Write a function called combine_paths. Given a url and a path to another page on the same website, it should return the full url to the other page. You can expect that your function will only be given valid URLs and paths.

Example output:

>>> combine_paths('https://cs111.byu.edu/lab/lab15/', '/lab/lab20/')
'https://cs111.byu.edu/lab/lab20/'
>>> combine_paths('https://cs111.byu.edu/hw/hw03/#part-2', '/articles/about/')
'https://cs111.byu.edu/articles/about/'

Q3: Combine URLs

Write a function called combine_urls. Given two urls (a base url and a url to join), it should return the full URL of the webpage pointed to by the url to join. Try using a built in urllib function help with this task.

Example output:

>>> combine_urls('https://cs111.byu.edu/lab/lab15/', '/lab/lab20/')
'https://cs111.byu.edu/lab/lab20/'
>>> combine_urls('https://cs111.byu.edu/lab/lab08', 'lab20/')
'https://cs111.byu.edu/lab/lab20/'
>>> combine_urls('https://cs111.byu.edu/hw/hw05/', 'https://www.wikipedia.org')
'https://www.wikipedia.org'
>>> combine_urls('https://cs111.byu.edu/lab/lab20/assets/page1.html', 'page2.html')
'https://cs111.byu.edu/lab/lab20/assets/page2.html'

Q4: Print Pages

Write a function called print_pages. Given a url, a list of paths and pages, and an output file name, it should visit each of those paths and pages and write the contents of ALL of the pages to the same output file. The start of each page should be written on its own line. Each new page/path should be combined with the full url of the previous page visited (eg. the first path/page will need to be combined with the url that is passed into the function, and the second path/page will need to be combined with the full url of the first page, etc.)

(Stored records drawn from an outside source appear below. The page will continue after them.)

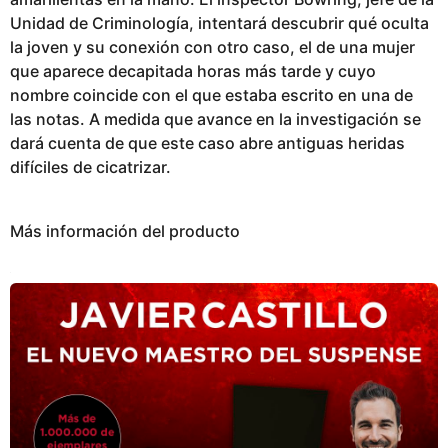
Unidad de Criminología, intentará descubrir qué oculta
la joven y su conexión con otro caso, el de una mujer
que aparece decapitada horas más tarde y cuyo
nombre coincide con el que estaba escrito en una de
las notas. A medida que avance en la investigación se
dará cuenta de que este caso abre antiguas heridas
difíciles de cicatrizar.
Más información del producto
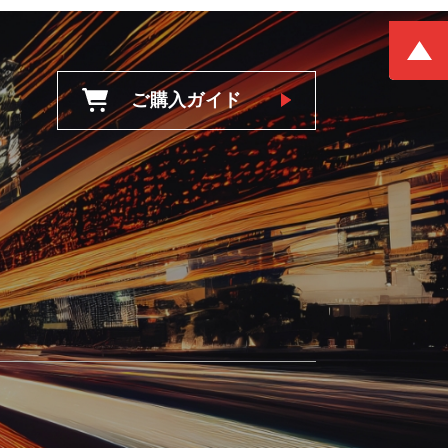
ご購入ガイド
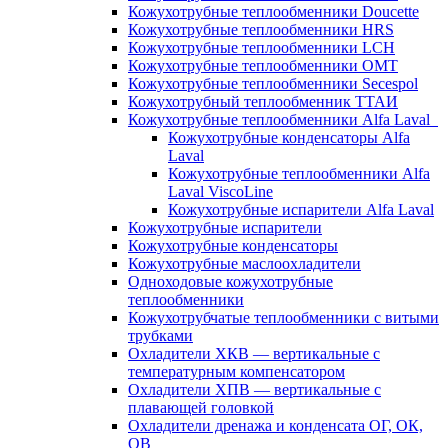
Кожухотрубные теплообменники Doucette
Кожухотрубные теплообменники HRS
Кожухотрубные теплообменники LCH
Кожухотрубные теплообменники OMT
Кожухотрубные теплообменники Secespol
Кожухотрубный теплообменник ТТАИ
Кожухотрубные теплообменники Alfa Laval
Кожухотрубные конденсаторы Alfa
Laval
Кожухотрубные теплообменники Alfa
Laval ViscoLine
Кожухотрубные испарители Alfa Laval
Кожухотрубные испарители
Кожухотрубные конденсаторы
Кожухотрубные маслоохладители
Одноходовые кожухотрубные
теплообменники
Кожухотрубчатые теплообменники с витыми
трубками
Охладители ХКВ — вертикальные с
температурным компенсатором
Охладители ХПВ — вертикальные с
плавающей головкой
Охладители дренажа и конденсата ОГ, ОК,
ОВ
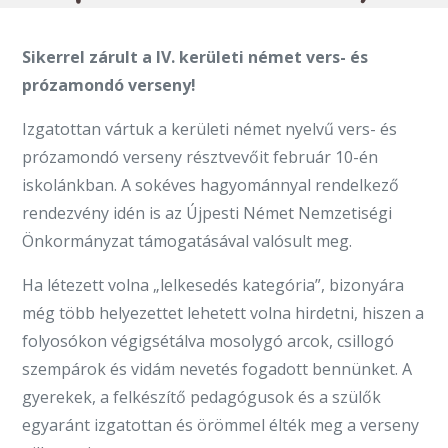
Sikerrel zárult a IV. kerületi német vers- és
prózamondó verseny!
Izgatottan vártuk a kerületi német nyelvű vers- és
prózamondó verseny résztvevőit február 10-én
iskolánkban. A sokéves hagyománnyal rendelkező
rendezvény idén is az Újpesti Német Nemzetiségi
Önkormányzat támogatásával valósult meg.
Ha létezett volna „lelkesedés kategória”, bizonyára
még több helyezettet lehetett volna hirdetni, hiszen a
folyosókon végigsétálva mosolygó arcok, csillogó
szempárok és vidám nevetés fogadott bennünket. A
gyerekek, a felkészítő pedagógusok és a szülők
egyaránt izgatottan és örömmel élték meg a verseny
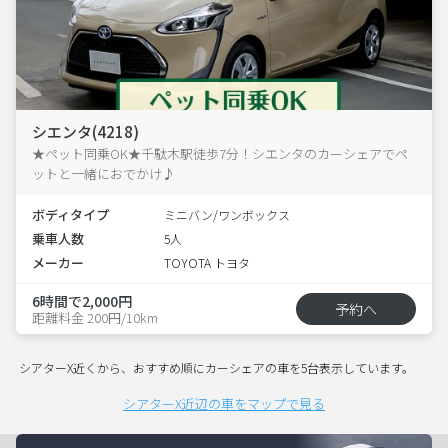
シエンタ(4218)
★ペット同乗OK★千駄木駅徒歩7分！シエンタのカーシェアでペ
ットと一緒におでかけ♪
ボディタイプ
ミニバン/ワンボックス
乗車人数
5人
メーカー
TOYOTA トヨタ
6時間で2,000円
予約へ
距離料金 200円/10km
シアターX近くから、おすすめ順にカーシェアの車を5台表示しています。
シアターX近辺の車をマップで見る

Paths vs Pages: If the item in the list that you are processing starts with a forward slash (/lab/lab20/assets/page1.html), it is a path, and should be appended to the domain directly and visited. If the item does not begin with a forward slash (page2.html), it is a page in the same "folder" as the previous file processed (https://cs111.byu.edu/lab/lab20/assets/page2.html).

Example output:

>>> print_pages('https://cs111.byu.edu', ['/lab/lab20/assets/page1.html', 'page2.html'], 'pages.output.txt') # no print output because you are just writing to the output file
>>> print_pages('https://cs111.byu.edu/proj/proj4/', ['/lab/lab20/assets/page1.html', 'page2.html'], 'pages.output.txt')

Both of the above function calls should write the same thing to the output file:

you found page1! good job.
this line is from page2.html

Hint: You will need to use requests as well for this part of the assignment.

Submit

Submit the lab20.py file on Canvas to Gradescope in the window on the assignment page.